The recession and Rhode Island art
From my report in this week’s Providence Phoenix on how Rhode Island's cultural scene – in particular its performing arts – is muddling through (or not) the lousy economy:
In July, Island Moving Company in Newport moved its annual summer dance series from Fort Adams, where it has performed outdoors for several years, to Great Friends Meeting House. "I thought ticket sales would be up" because of the switch indoors, says executive director Dominique Alfandre. But "ticket sales were not so great over the summer."Read the rest here.

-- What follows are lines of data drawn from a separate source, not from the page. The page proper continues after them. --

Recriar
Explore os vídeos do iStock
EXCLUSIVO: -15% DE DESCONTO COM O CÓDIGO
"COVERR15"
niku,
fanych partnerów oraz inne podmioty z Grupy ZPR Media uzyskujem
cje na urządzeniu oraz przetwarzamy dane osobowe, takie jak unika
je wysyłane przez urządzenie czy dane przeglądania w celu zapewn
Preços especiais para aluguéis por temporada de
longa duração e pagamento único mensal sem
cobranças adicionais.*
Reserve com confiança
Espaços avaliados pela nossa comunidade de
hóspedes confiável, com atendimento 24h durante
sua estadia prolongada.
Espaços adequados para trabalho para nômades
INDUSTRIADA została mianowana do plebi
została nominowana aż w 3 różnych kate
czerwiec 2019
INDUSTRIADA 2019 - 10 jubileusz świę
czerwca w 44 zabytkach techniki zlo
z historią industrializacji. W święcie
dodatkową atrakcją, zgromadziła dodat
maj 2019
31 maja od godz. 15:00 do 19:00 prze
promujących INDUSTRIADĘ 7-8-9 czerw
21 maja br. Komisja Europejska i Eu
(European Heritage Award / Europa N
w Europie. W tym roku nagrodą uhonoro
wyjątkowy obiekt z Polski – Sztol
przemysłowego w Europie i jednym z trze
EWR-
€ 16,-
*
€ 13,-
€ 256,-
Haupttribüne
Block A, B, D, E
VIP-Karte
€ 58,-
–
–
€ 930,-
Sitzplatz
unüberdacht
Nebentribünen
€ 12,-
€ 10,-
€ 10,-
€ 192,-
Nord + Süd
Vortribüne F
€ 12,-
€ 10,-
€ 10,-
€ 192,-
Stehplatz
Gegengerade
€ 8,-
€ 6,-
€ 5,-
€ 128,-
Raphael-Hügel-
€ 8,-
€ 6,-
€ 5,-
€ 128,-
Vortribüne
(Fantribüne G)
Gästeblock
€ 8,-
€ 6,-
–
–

In retrospect, perhaps it was an early sign of international financial problems beginning to affect local theater box offices. For months, the sub-prime mortgage meltdown has been slowly poisoning the economy and building into a global financial crisis. It came to a head in September when market indexes crashed and the federal government came to the rescue of several major financial firms.
Alfandre says its performance of "Newport Nutcracker at Rosecliff," which runs though December 5, "was when we really noticed it — because that sells out right away, and it hasn't this year. But I think we'll reach our goal."
"Since the market crash," says Curt Columbus, artistic director of Trinity Repertory Company in Providence, "we've watched our ticket sales, which had been doing well, hit a wall. Almost like a cartoon animal — splat. Then we started pushing the discount ticket sales and things started to move again."
Pictured from top to bottom: Island Moving Co. in Miki Ohlsen’s “There’s A Party in My Mind,” photo by Thomas Palmer; Trinity Repertory Company performs “A Christmas Carol” at Trinity Repertory Company, photo by Mark Turek.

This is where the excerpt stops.